When you throw an exception, you should ensure that all recipients receive the information they need to proceed effectively. That means you should throw an exception of the right exception class so that callers can take the appropriate corrective action, and you should generate useful diagnostic messages for users so that they can understand what happened if the program doesn't handle the exception.

Write sensible throws clauses

The set of exception types thrown by a method is an important element of a class's design. When writing a throws clause, you should consider the exception types thrown by a method from the perspective of the method's callers rather than the class's own perspective. What types of exceptions will callers be able to handle sensibly, and what types will they likely just pass on to their caller or to the user?

It's unwise to simply declare a method as throwing all the exceptions that might be thrown by methods it calls. Not only is this an abdication of design responsibility, but it exposes a method's implementation as part of its interface, limiting your ability to modify the implementation in the future. For example, suppose the getResource method can load a resource from a database, from a file, or from a remote server -- exactly where depends on the resource name and how the ResourceLoader object was initialized. If you just let exceptions thrown by called methods propagate out to your callers, getResource() could throw IOException, SQLException, and RemoteException, among others. But will all these different exception types prove useful to the code that calls getResource()? If a method calls getResource() because it needs to load a resource, that method is unlikely to be able to take corrective actions that distinguish between an SQLException and an IOException. From the perspective of the calling method, both exceptions simply mean that the resource couldn't load. Therefore, it probably makes more sense to just throw a single ResourceLoadException exception type.

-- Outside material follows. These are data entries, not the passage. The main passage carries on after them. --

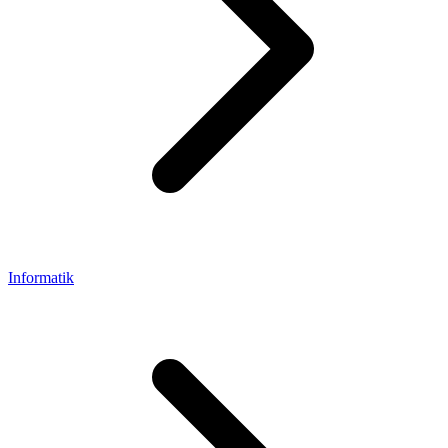
Informatik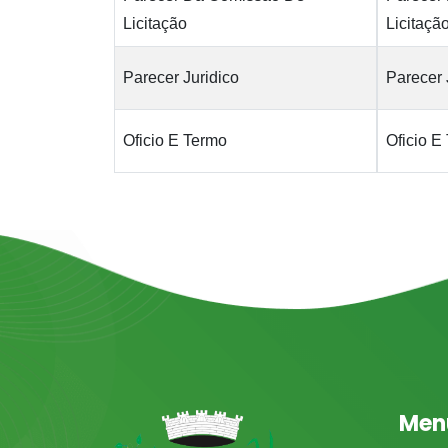
Licitação
Licitaçã
Parecer Juridico
Parecer 
Oficio E Termo
Oficio E
Men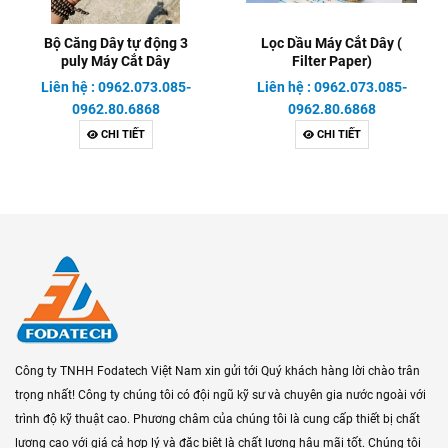
Bộ Căng Dây tự động 3
Lọc Dầu Máy Cắt Dây (
puly Máy Cắt Dây
Filter Paper)
Liên hệ : 0962.073.085-
Liên hệ : 0962.073.085-
0962.80.6868
0962.80.6868
CHI TIẾT
CHI TIẾT
Công ty TNHH Fodatech Việt Nam xin gửi tới Quý khách hàng lời chào trân
trọng nhất! Công ty chúng tôi có đội ngũ kỹ sư và chuyên gia nước ngoài với
trình độ kỹ thuật cao. Phương châm của chúng tôi là cung cấp thiết bị chất
lượng cao với giá cả hợp lý và đặc biệt là chất lượng hậu mãi tốt. Chúng tôi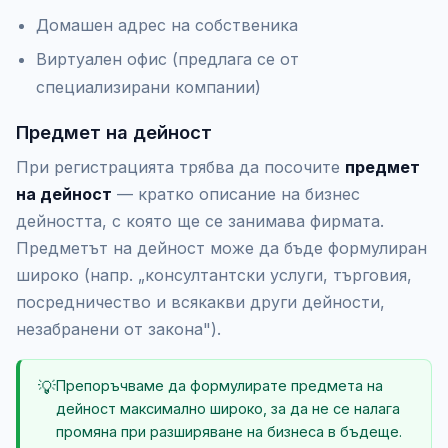
Домашен адрес на собственика
Виртуален офис (предлага се от
специализирани компании)
Предмет на дейност
При регистрацията трябва да посочите
предмет
на дейност
— кратко описание на бизнес
дейността, с която ще се занимава фирмата.
Предметът на дейност може да бъде формулиран
широко (напр. „консултантски услуги, търговия,
посредничество и всякакви други дейности,
незабранени от закона").
💡
Препоръчваме да формулирате предмета на
дейност максимално широко, за да не се налага
промяна при разширяване на бизнеса в бъдеще.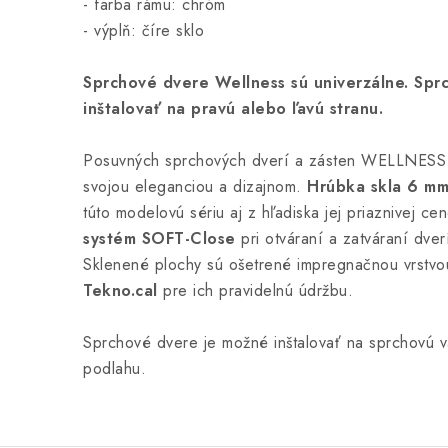
- farba rámu: chróm
- výplň: číre sklo
Sprchové dvere Wellness sú univerzálne. S
pr
inštalovať na pravú alebo ľavú stranu.
Posuvných sprchových dverí a zásten WELLNESS 
svojou eleganciou a dizajnom.
Hrúbka skla 6 mm
túto modelovú sériu aj z hľadiska jej priaznivej ce
systém SOFT-Close
pri otváraní a zatváraní dver
Sklenené plochy sú ošetrené impregnačnou vrstv
Tekno.cal
pre ich pravidelnú údržbu.
Sprchové dvere je možné inštalovať na sprchovú v
podlahu.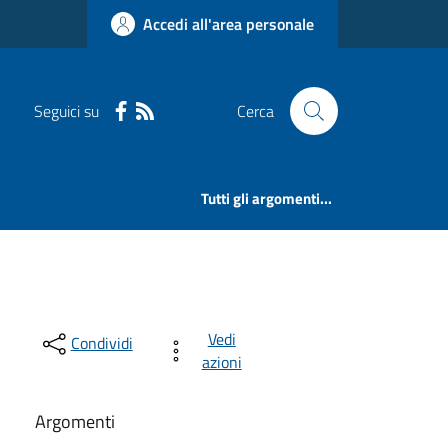
Accedi all'area personale
Seguici su
Cerca
Tutti gli argomenti...
Vedi
Condividi
azioni
Argomenti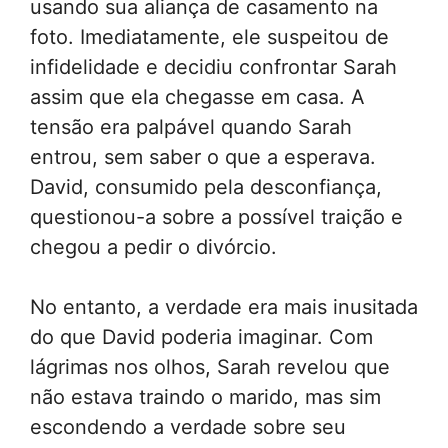
usando sua aliança de casamento na
foto. Imediatamente, ele suspeitou de
infidelidade e decidiu confrontar Sarah
assim que ela chegasse em casa. A
tensão era palpável quando Sarah
entrou, sem saber o que a esperava.
David, consumido pela desconfiança,
questionou-a sobre a possível traição e
chegou a pedir o divórcio.
No entanto, a verdade era mais inusitada
do que David poderia imaginar. Com
lágrimas nos olhos, Sarah revelou que
não estava traindo o marido, mas sim
escondendo a verdade sobre seu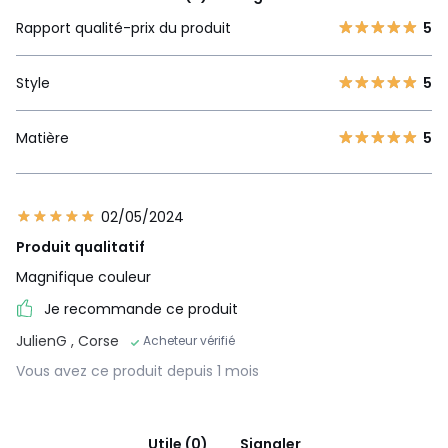
Rapport qualité-prix du produit
5
Style
5
Matière
5
02/05/2024
Produit qualitatif
Magnifique couleur
Je recommande ce produit
JulienG
, Corse
Acheteur vérifié
Vous avez ce produit depuis 1 mois
Utile (0)
Signaler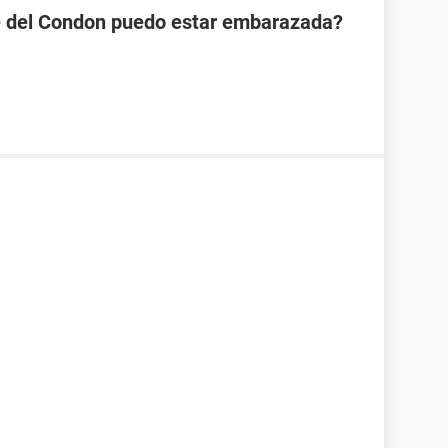
se del Condon puedo estar embarazada?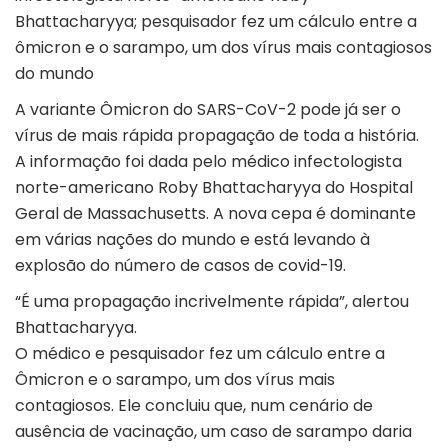
Bhattacharyya; pesquisador fez um cálculo entre a
ômicron e o sarampo, um dos vírus mais contagiosos
do mundo
A variante Ômicron do SARS-CoV-2 pode já ser o
vírus de mais rápida propagação de toda a história.
A informação foi dada pelo médico infectologista
norte-americano Roby Bhattacharyya do Hospital
Geral de Massachusetts. A nova cepa é dominante
em várias nações do mundo e está levando à
explosão do número de casos de covid-19.
“É uma propagação incrivelmente rápida”, alertou
Bhattacharyya.
O médico e pesquisador fez um cálculo entre a
Ômicron e o sarampo, um dos vírus mais
contagiosos. Ele concluiu que, num cenário de
ausência de vacinação, um caso de sarampo daria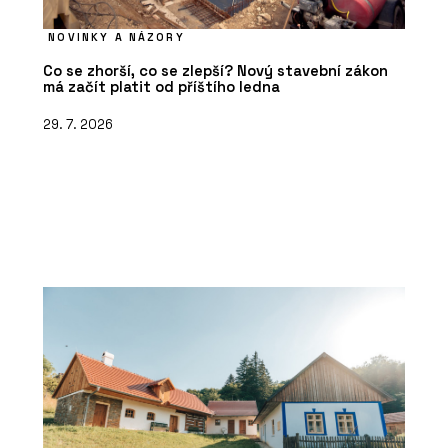
NOVINKY A NÁZORY
Co se zhorší, co se zlepší? Nový stavební zákon
má začít platit od příštího ledna
29. 7. 2026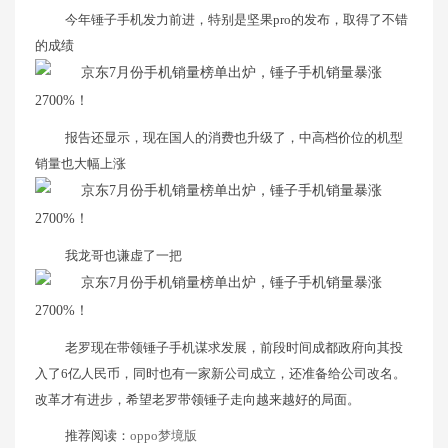
今年锤子手机发力前进，特别是坚果pro的发布，取得了不错
的成绩
报告还显示，现在国人的消费也升级了，中高档价位的机型
销量也大幅上涨
我龙哥也谦虚了一把
老罗现在带领锤子手机谋求发展，前段时间成都政府向其投
入了6亿人民币，同时也有一家新公司成立，还准备给公司改名。
改革才有进步，希望老罗带领锤子走向越来越好的局面。
推荐阅读：
oppo梦境版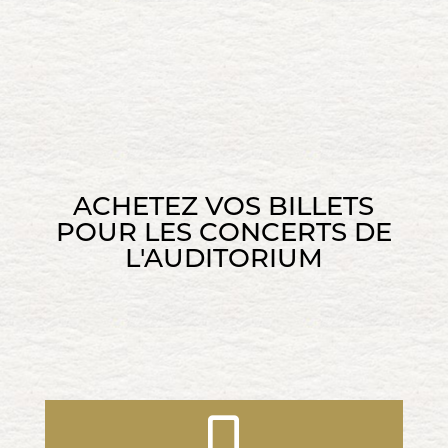
ACHETEZ VOS BILLETS
POUR LES CONCERTS DE
L'AUDITORIUM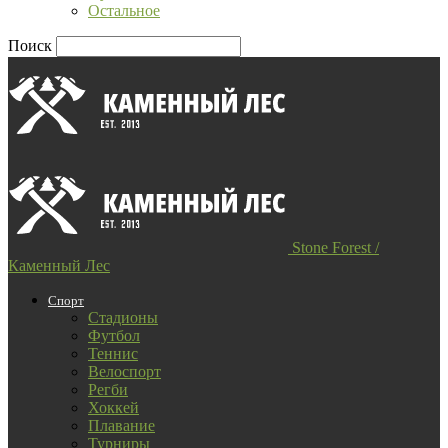
Остальное
Поиск
Stone Forest /
Каменный Лес
Спорт
Стадионы
Футбол
Теннис
Велоспорт
Регби
Хоккей
Плавание
Турниры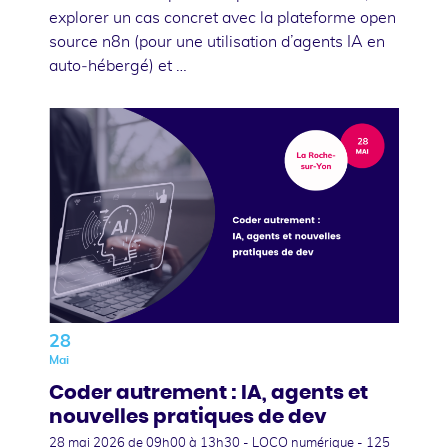
explorer un cas concret avec la plateforme open
source n8n (pour une utilisation d’agents IA en
auto‑hébergé) et …
28
Mai
Coder autrement : IA, agents et
nouvelles pratiques de dev
28 mai 2026
de 09h00 à 13h30 - LOCO numérique - 125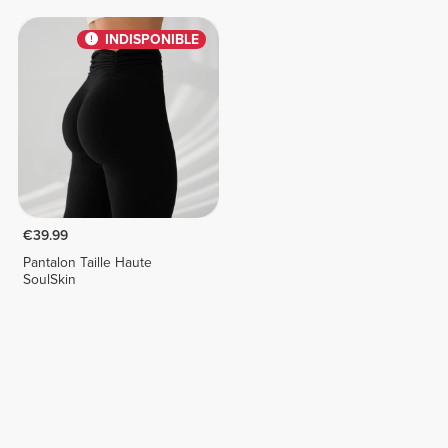
INDISPONIBLE
€39.99
Pantalon Taille Haute
SoulSkin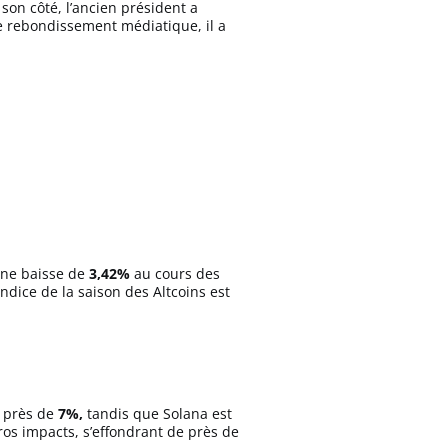
 son côté, l’ancien président a
 rebondissement médiatique, il a
 une baisse de
3,42%
au cours des
dice de la saison des Altcoins est
t près de
7%,
tandis que Solana est
ros impacts, s’effondrant de près de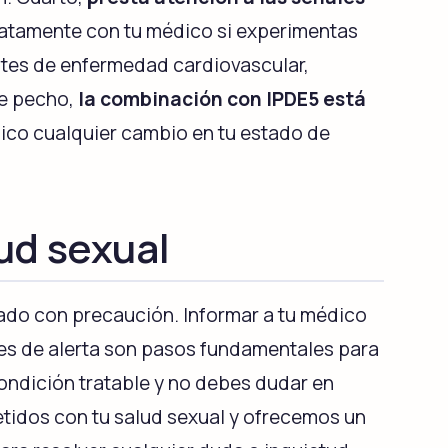
iatamente con tu médico si experimentas
ntes de enfermedad cardiovascular,
de pecho,
la combinación con IPDE5 está
dico cualquier cambio en tu estado de
ud sexual
ado con precaución. Informar a tu médico
es de alerta son pasos fundamentales para
condición tratable y no debes dudar en
idos con tu salud sexual y ofrecemos un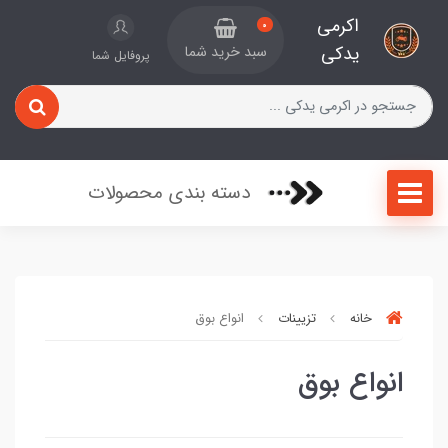
اکرمی
0
یدکی
سبد خرید شما
پروفایل شما
دسته بندی محصولات
خانه
تزیینات
انواع بوق
انواع بوق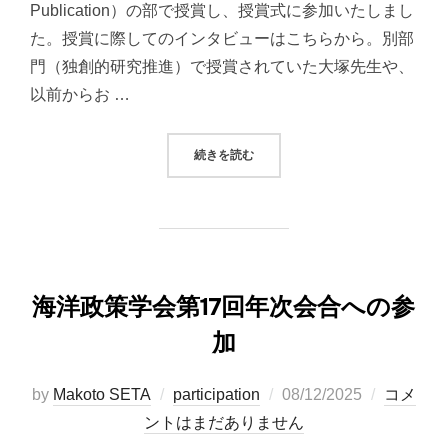
Publication）の部で授賞し、授賞式に参加いたしまし
た。授賞に際してのインタビューはこちらから。別部
門（独創的研究推進）で授賞されていた大塚先生や、
以前からお …
“早稲田大学リサーチアワード授賞式
続きを読む
海洋政策学会第17回年次会合への参
加
投
by
Makoto SETA
participation
08/12/2025
コメ
稿
ントはまだありません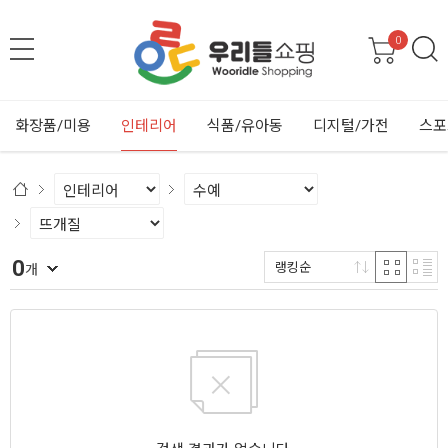
0
화장품/미용
인테리어
식품/유아동
디지털/가전
스포
0
랭킹순
개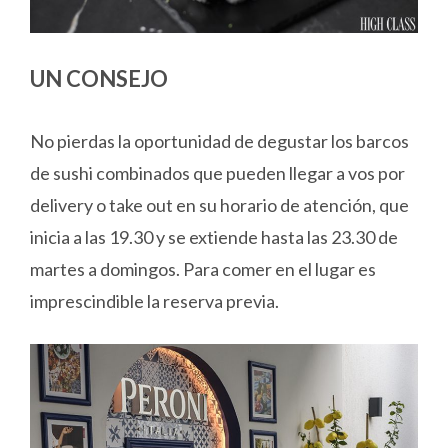
UN CONSEJO
No pierdas la oportunidad de degustar los barcos
de sushi combinados que pueden llegar a vos por
delivery o take out en su horario de atención, que
inicia a las 19.30 y se extiende hasta las 23.30 de
martes a domingos. Para comer en el lugar es
imprescindible la reserva previa.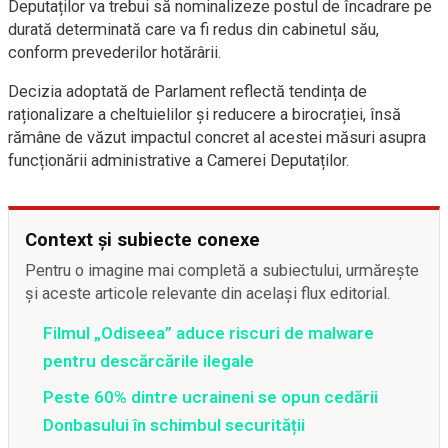
Deputaților va trebui să nominalizeze postul de încadrare pe
durată determinată care va fi redus din cabinetul său,
conform prevederilor hotărârii.
Decizia adoptată de Parlament reflectă tendința de
raționalizare a cheltuielilor și reducere a birocrației, însă
rămâne de văzut impactul concret al acestei măsuri asupra
funcționării administrative a Camerei Deputaților.
Context și subiecte conexe
Pentru o imagine mai completă a subiectului, urmărește
și aceste articole relevante din același flux editorial.
Filmul „Odiseea” aduce riscuri de malware
pentru descărcările ilegale
Peste 60% dintre ucraineni se opun cedării
Donbasului în schimbul securității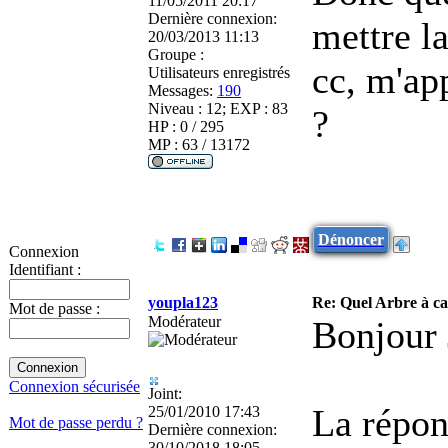
11/05/2011 20:17
Dernière connexion:
mettre l
20/03/2013 11:13
Groupe :
cc, m'app
Utilisateurs enregistrés
Messages:
190
Niveau : 12; EXP : 83
?
HP : 0 / 295
MP : 63 / 13172
Dénoncer
Connexion
Identifiant :
youpla123
Re: Quel Arbre à c
Mot de passe :
Modérateur
Bonjour 
Connexion sécurisée
Joint:
La répons
25/01/2010 17:43
Mot de passe perdu ?
Dernière connexion:
30/10/2018 18:05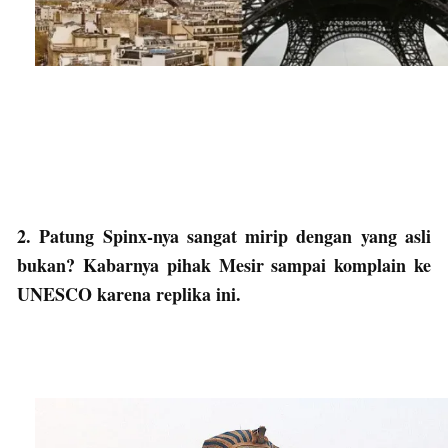
2. Patung Spinx-nya sangat mirip dengan yang asli
bukan? Kabarnya pihak Mesir sampai komplain ke
UNESCO karena replika ini.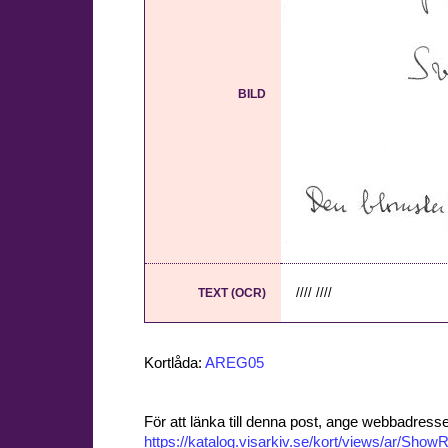
BILD
//// ////
TEXT (OCR)
Kortlåda:
AREG05
För att länka till denna post, ange webbadress
https://katalog.visarkiv.se/kort/views/ar/Sh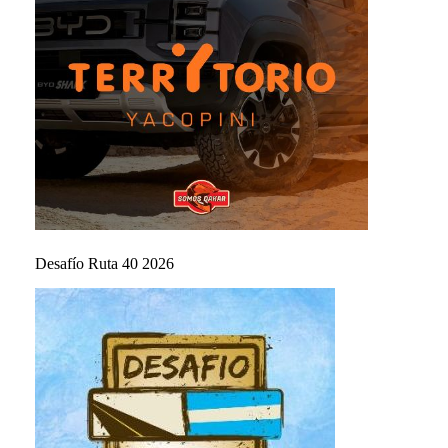
Desafío Ruta 40 2026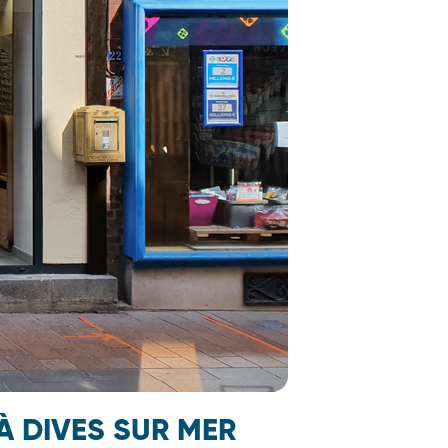
À DIVES SUR MER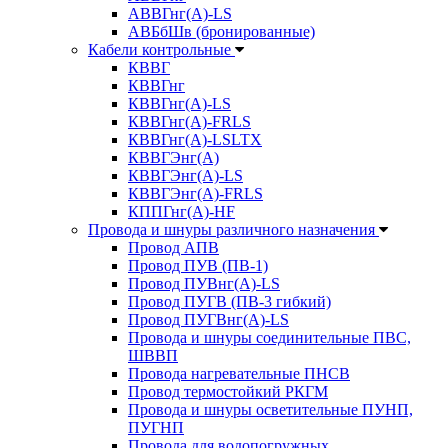
АВВГнг(А)-LS
АВБбШв (бронированные)
Кабели контрольные
КВВГ
КВВГнг
КВВГнг(А)-LS
КВВГнг(А)-FRLS
КВВГнг(А)-LSLTX
КВВГЭнг(А)
КВВГЭнг(А)-LS
КВВГЭнг(А)-FRLS
КППГнг(А)-HF
Провода и шнуры различного назначения
Провод АПВ
Провод ПУВ (ПВ-1)
Провод ПУВнг(А)-LS
Провод ПУГВ (ПВ-3 гибкий)
Провод ПУГВнг(А)-LS
Провода и шнуры соединительные ПВС,
ШВВП
Провода нагревательные ПНСВ
Провод термостойкий РКГМ
Провода и шнуры осветительные ПУНП,
ПУГНП
Провода для водопогружных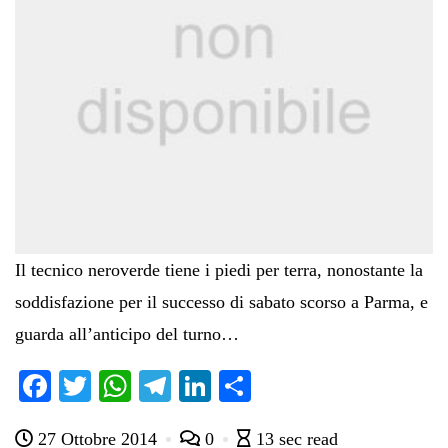
Il tecnico neroverde tiene i piedi per terra, nonostante la
soddisfazione per il successo di sabato scorso a Parma, e
guarda all’anticipo del turno…
Fa
T
W
Te
Li
C
ce
wi
ha
le
nk
on
27 Ottobre 2014
0
13 sec read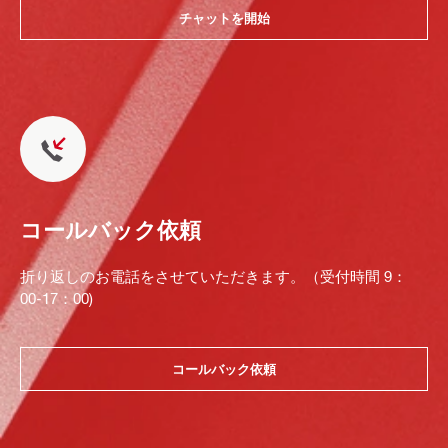
チャットを開始
コールバック依頼
折り返しのお電話をさせていただきます。（受付時間 9：
00-17：00)
コールバック依頼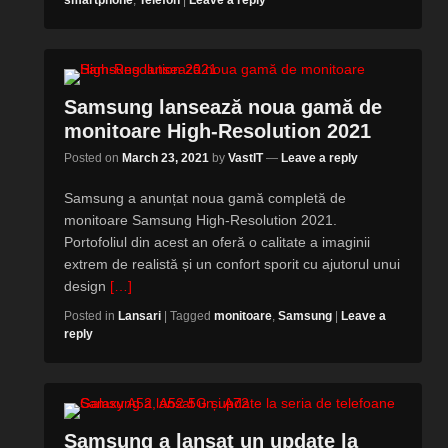
smartphone
,
Telefon
|
Leave a reply
Samsung lansează noua gamă de
monitoare High-Resolution 2021
Posted on
March 23, 2021
by
VastIT
—
Leave a reply
Samsung a anunțat noua gamă completă de
monitoare Samsung High-Resolution 2021.
Portofoliul din acest an oferă o calitate a imaginii
extrem de realistă și un confort sporit cu ajutorul unui
design
[…]
Posted in
Lansari
|
Tagged
monitoare
,
Samsung
|
Leave a
reply
Samsung a lansat un update la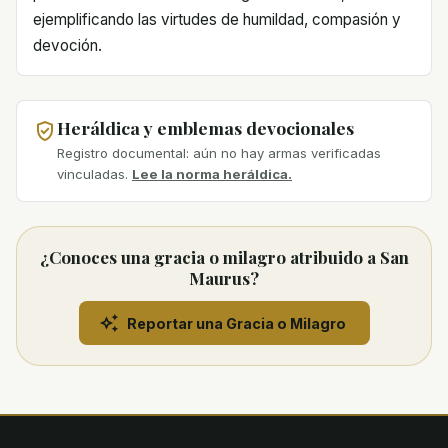
ejemplificando las virtudes de humildad, compasión y
devoción.
Heráldica y emblemas devocionales
Registro documental: aún no hay armas verificadas
vinculadas.
Lee la norma heráldica.
¿Conoces una gracia o milagro atribuido a San
Maurus?
Reportar una Gracia o Milagro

There is no hard-and-fast rule about how many exception types a method should throw, but fewer is generally better. Each exception type a method might throw will have to either be caught or thrown by any method that calls it, so the more different types of exceptions a method throws, the more difficult that method will be to use. If you throw too many exception types, callers might get lazy and simply catch Exception -- or, worse, throw Exception. These are dangerous practices; callers should instead treat exception types individually. Throwing more than three different exception types generally indicates a problem: the method either performs too many different tasks and should be broken up, or lazily propagates lower-level exceptions that should either be mapped to a single higher-level exception type or caught and handled within the method.

When writing a throws clause, for each distinct exception class that you consider throwing, you should ask yourself: "What would a caller do with this exception? Could the caller possibly take corrective action based on the exception type that differs from any other exception-handling action?" If the answer is no, then that exception should either be caught and handled by your code or translated to another exception type that more closely captures the error type.

Make your throws clauses stable

There is another significant advantage to throwing a small number of higher-level exception types instead of many individual low-level exception types: it prevents the throws clause from changing every time the method changes.

When method signatures change, they often trigger modifications in classes that call them. The impact of those modifications can range from mildly annoying to disastrously inconvenient, depending on how many classes must change and on how many different people or organizations use the altered class. The throws clause provides a vital part of the method signature, and you should take care to ensure its stability. Adding a new exception class to a method's throws clause means that every class using that method must now also catch the new exception or modify its own signature to indicate that the new exception might also be thrown. Clearly, this sort of instability is undesirable and costly. The best way to avoid this problem is to prevent it -- by initially specifying that methods throw exceptions consistent with what they are actually supposed to do, not just with how they are currently implemented. Instead of adding a new exception class to a method's throws clause, try to group related exception types into an object hierarchy and include only the parent exception type in the throws clause. The IOException class from the java.io package provides a good example. More specific exception classes, such as EOFException, are defined as subclasses of IOException, but nearly all the methods in the java.io package are defined as throwing only IOException.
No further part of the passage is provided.